Problem statement:
Once the pictures are set aside, copy the records below exactly as they stand.
* * *
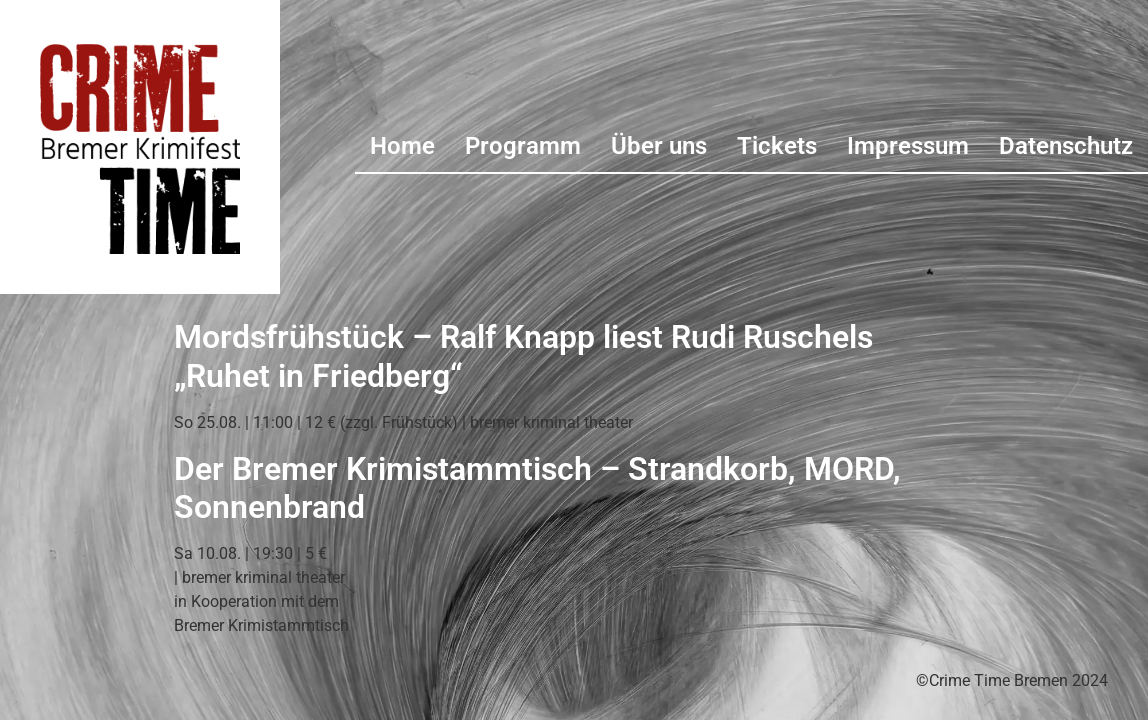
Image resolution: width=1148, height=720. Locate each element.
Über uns (659, 146)
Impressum (908, 146)
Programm (523, 146)
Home (402, 146)
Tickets (777, 146)
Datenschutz (1066, 146)
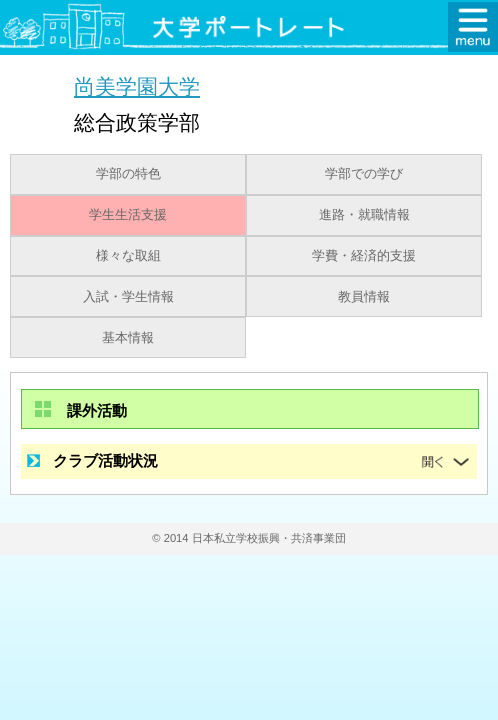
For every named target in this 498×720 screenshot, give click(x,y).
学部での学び (364, 174)
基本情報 (128, 338)
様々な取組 (128, 256)
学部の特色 (128, 174)
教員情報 (364, 297)
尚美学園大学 (137, 86)
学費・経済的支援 (364, 256)
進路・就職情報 (364, 215)
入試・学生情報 (128, 297)
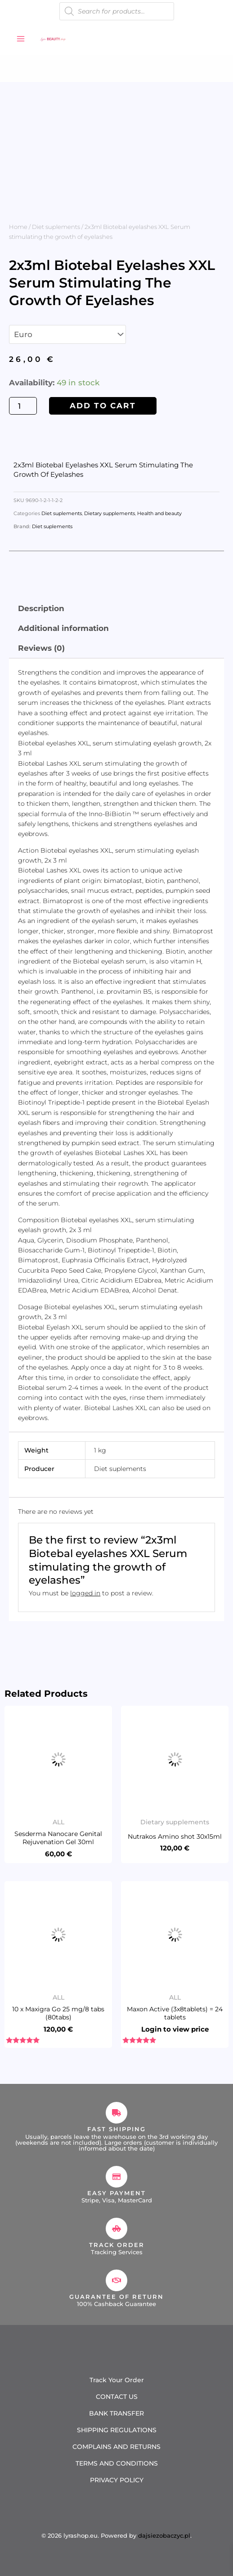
* * *
Exercise output:
Image resolution: width=1148, height=720. Locate each element.
Über uns (659, 146)
Impressum (908, 146)
Programm (523, 146)
Home (402, 146)
Tickets (777, 146)
Datenschutz (1066, 146)
For every named target in this 498×720 screenshot, give click(x,y).
学部での学び (364, 174)
基本情報 (128, 338)
様々な取組 (128, 256)
学部の特色 (128, 174)
教員情報 (364, 297)
尚美学園大学 (137, 86)
学費・経済的支援 (364, 256)
進路・就職情報 (364, 215)
入試・学生情報 (128, 297)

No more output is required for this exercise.